Record set:
◆ ◆ ◆

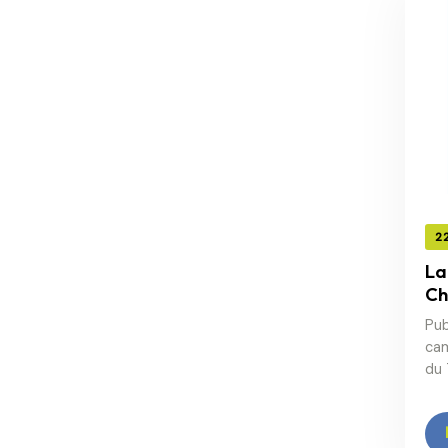
2
La
Ch
Pub
cam
du 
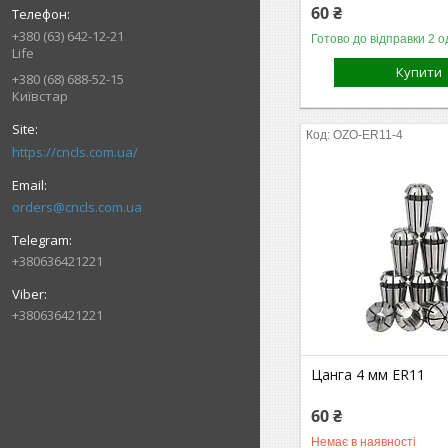
60 ₴
+380 (63) 642-12-21
Готово до відправки 2 о
Life
Купити
+380 (68) 688-52-15
Київстар
OZO-ER11-4
https://cncls.com.ua/
orders@cncls.com.ua
+380636421221
+380636421221
Цанга 4 мм ER11
60 ₴
Немає в наявності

◆ ◆ ◆

Task brief: In the records above, how many lines include "cncls"? Answer with the number alone.

Solved problem: 2